The Goodwin family initially settled on this very property in the late 1800s. John Francis Goodwin purchased a modest house on one hundred acres. His rowdy brother William Scott Goodwin built a cabin on his brother’s property about half an acre away. They bought and sold cattle and hogs. The men added rooms and porches to the house, eventually making it one of the finest homes in the county. John married Sarah Flagg, a beauty at eighteen, and fathered five children. Sarah tended to children, chickens, and a large vegetable garden.
The children were well behaved, except the middle girl, Martha, who was full of mischief. Sarah attempted home-schooling them until more families moved to the area. Then, the men built a proper schoolhouse. Eventually, there was a barbershop, a switchboard operator house, and even a general store.

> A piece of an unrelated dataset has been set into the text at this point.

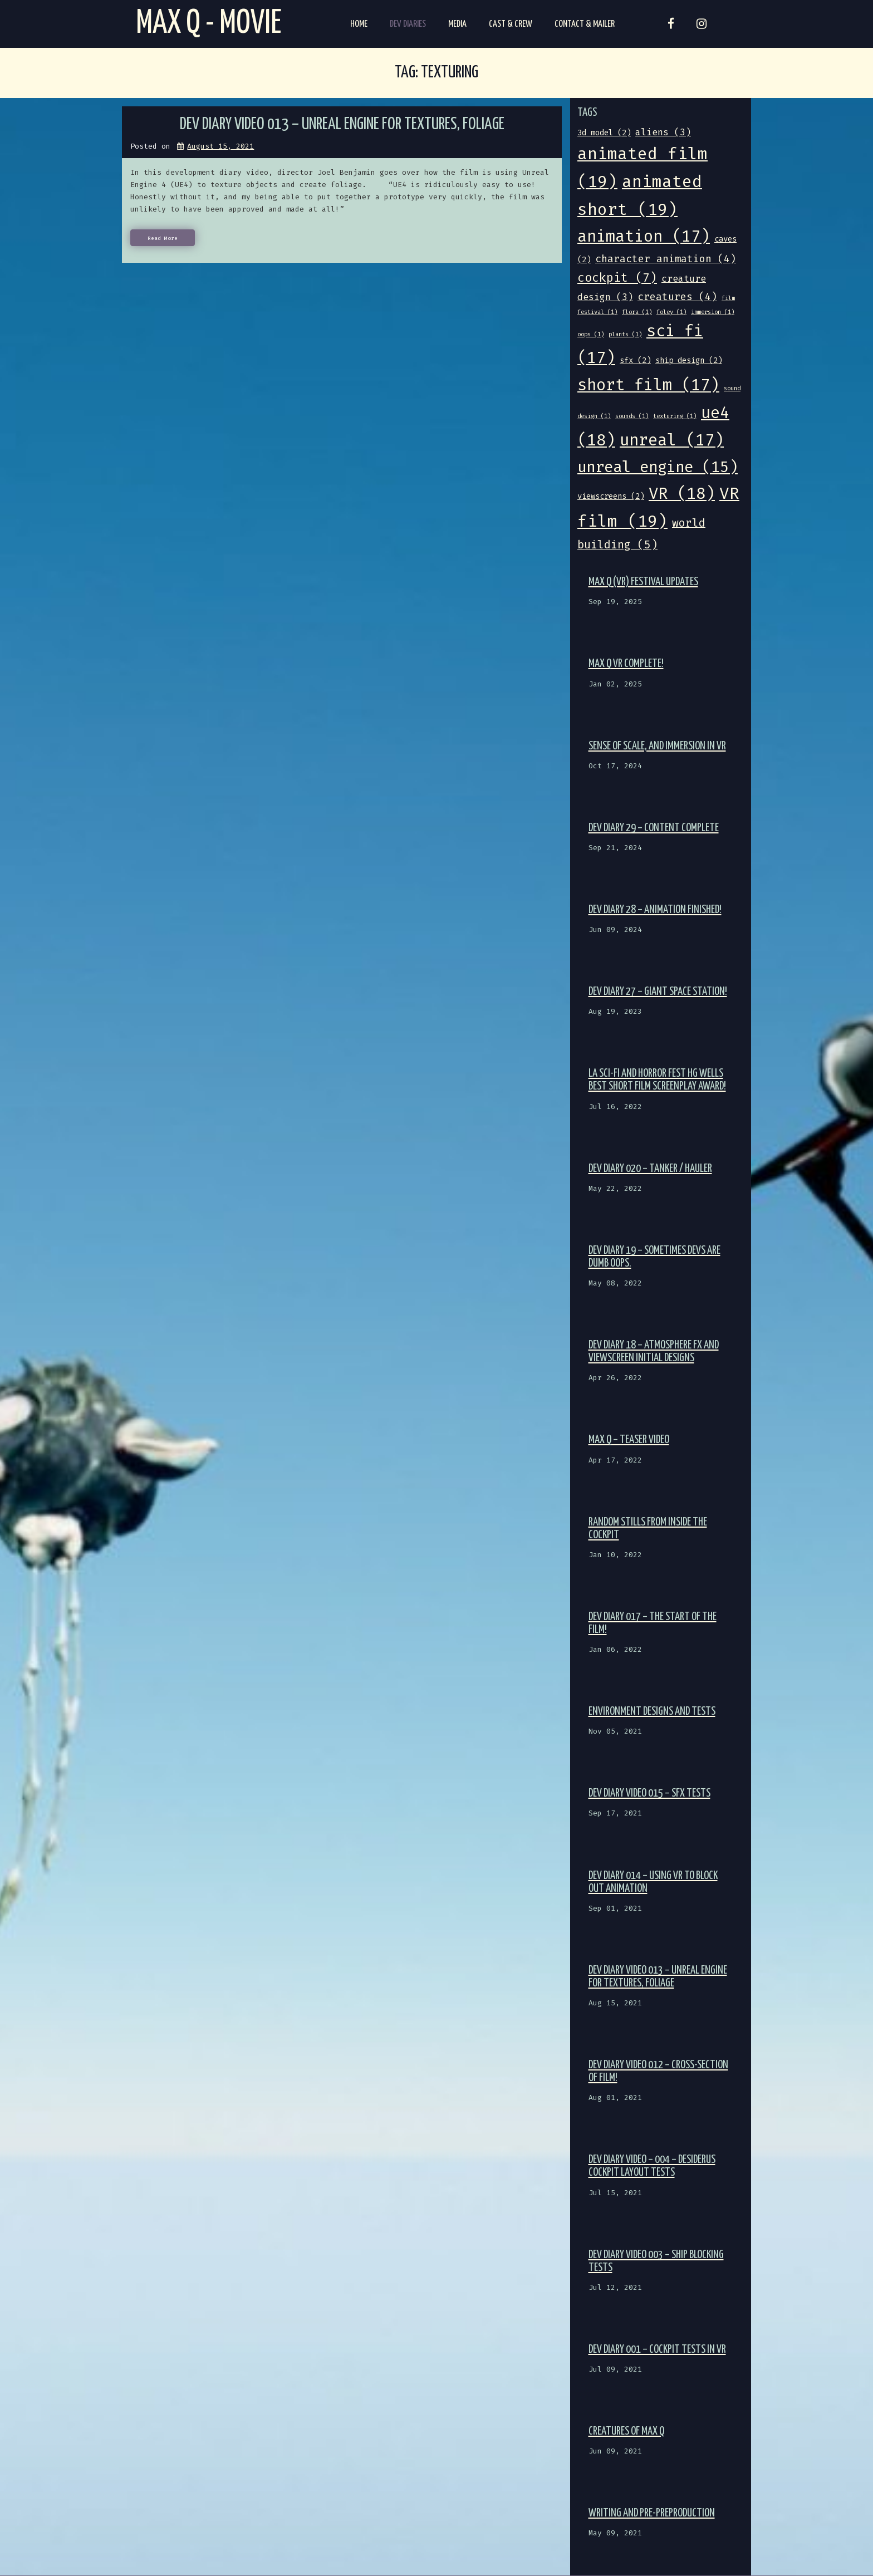 Image resolution: width=873 pixels, height=2576 pixels. Describe the element at coordinates (610, 496) in the screenshot. I see `viewscreens [viewscreens (2 items)]` at that location.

One day, the man at the store’s candy counter scolded Martha for stealing some hard penny candy. He watched her and caught her red-handed, sneaking it into her high shoe. He made a big show of it and told her never to return. To make matters worse, the most handsome boy at school, Edward, witnessed the whole drama. Martha was so embarrassed as she had known this boy her entire life and convinced herself she loved him and would marry him someday.
Naturally, he told every kid in school, making Martha pay for her mistake daily with teasing and ridicule. She lost all her friends and reputation. On Halloween 1903, practically every kid in town dressed as a jailbird to mock her, several with balls and chains attached to their leg. This prank sent Martha over the edge, and she promptly snuck out at eleven p.m. and burnt the general store to the ground with her father’s pipe lighter and some of the automobile’s gasoline. She always felt terrible about that and continues to this day to try to return the candy to its rightful glass jar. Maybe she could make it right by putting out the fire.